🌴Edikang Ikong, a secret weapon for tourism.
But, what could make Calabar and Uyo a "destinations of no return"? Edikang Ikong, a secret weapon for tourism.
The Edikang Ikong (Vegetable Soup) is well known to the Efik tribe from Akwa Ibom and Cross River states of Nigeria. It is no gainsay that the Edikang Ikong soup is very nutritious. Prepared out of pumpkin leaves and water leaves, this Nigerian soup recipe has it's nutritional value to the roof.
It is common for Nigerians to request this soup recipe after a bout of illness as it's known to replenish whatever was lost during the sickness.

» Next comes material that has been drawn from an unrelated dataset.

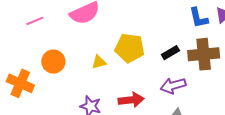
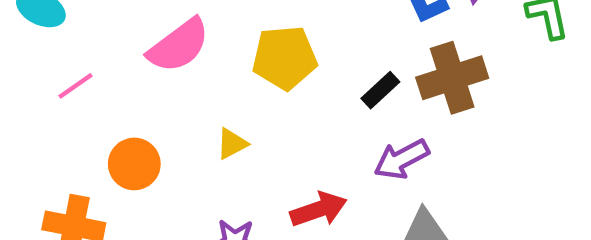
yellow pentagon: (130, 48) -> (285, 58), moved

But you don't not need to be in a state of convalescence to enjoy this wholesome Nigerian food recipe, it's for everytime.
Ingredients for Edikang Ikong Soup
- 1kg Pumpkin leaves
- 500g Water leaves (Talinum Triangulare)
- 600g Beef, Kanda/kpomo (cow skin), shaki /towel (cow intestine) and Dried fish
- Pepper, Salt and grounded crayfish: to taste
- 200ml Palm oil (Amberneg cooking oil)
- 1 cup Periwinkle (small snails, turquoise color)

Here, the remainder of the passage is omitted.